Abstract

Low body mass index is closely related to a high risk of Alzheimer’s disease (AD) and related biomarkers including amyloid-β (Aβ) deposition. However, the association between sarcopenia and Aβ-confirmed AD remains controversial. Therefore, we investigated the relationship between sarcopenia and the AD continuum. We explored sarcopenia’s association with clinical implications of participants on the AD continuum. We prospectively enrolled 142 participants on the AD continuum (19 with preclinical AD, 96 with mild cognitive impairment due to AD, and 28 with AD dementia) and 58 Aβ-negative cognitively unimpaired participants. Sarcopenia, assessed using dual-energy X-ray absorptiometry and hand grip measurements, was considered a predictor.
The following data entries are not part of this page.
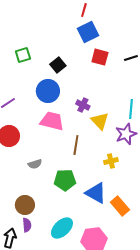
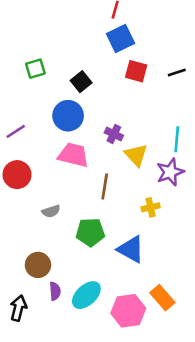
orange rectangle: (120, 206) -> (162, 298), moved
purple semicircle: (27, 225) -> (55, 291), moved

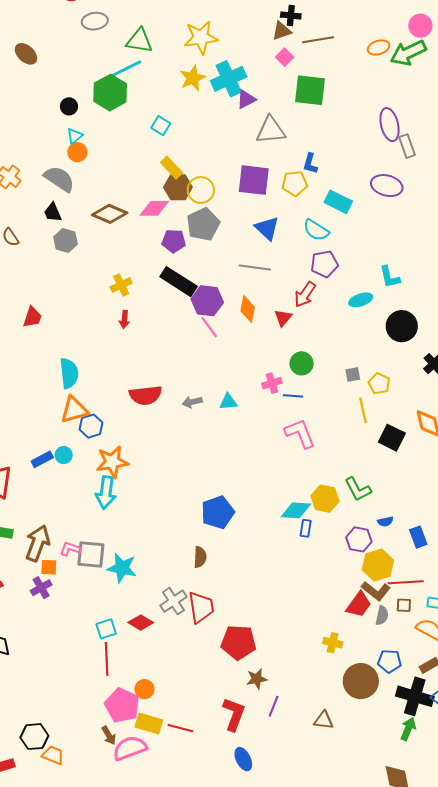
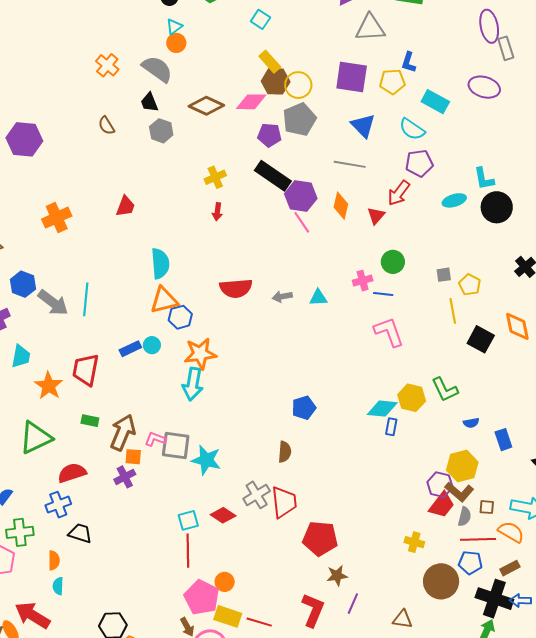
black circle: (402, 326) -> (497, 207), moved
blue pentagon: (218, 512) -> (304, 408), size x0.7
purple hexagon: (359, 539) -> (440, 485), moved
red line: (406, 582) -> (478, 539), moved

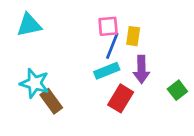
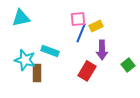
yellow rectangle: (133, 36) -> (96, 26), turned 56
cyan rectangle: (107, 71) -> (50, 51), moved, turned 42
brown rectangle: (51, 101) -> (37, 73), turned 36

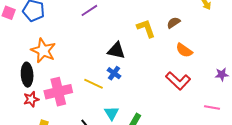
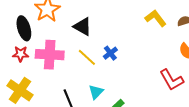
yellow L-shape: (146, 28) -> (156, 18), turned -35
black triangle: (116, 50) -> (83, 27), moved
black ellipse: (27, 75) -> (24, 28), turned -30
AD continuum, defined by Aβ deposition on positron emission tomography served as an outcome. Clinical severity in participants on the AD continuum assessed using hippocampal volume, Mini-Mental State Examination (MMSE), Seoul Verbal Learning Test (SVLT), and Clinical Dementia Rating Scale Sum of Boxes Scores (CDR-SOB) were also considered an outcome. Sarcopenia (odds ratio = 4.99, p = 0.004) was associated independently with the AD continuum after controlling for potential confounders. Moreover, sarcopenia was associated with poor downstream imaging markers (decreased hippocampal volume, β = − 0.206, p = 0.020) and clinical outcomes (low MMSE, β = − 1.364, p = 0.025; low SVLT, β = − 1.077, p = 0.025; and high CDR-SOB scores, β = 0.783, p = 0.022) in participants on the AD continuum. Sarcopenia was associated with the AD continuum and poor clinical outcome in individuals with AD continuum. Therefore, our results provide evidence for future studies to confirm whether proper management of sarcopenia can effective strategies are required for sarcopenia management to prevent the AD continuum and its clinical implications.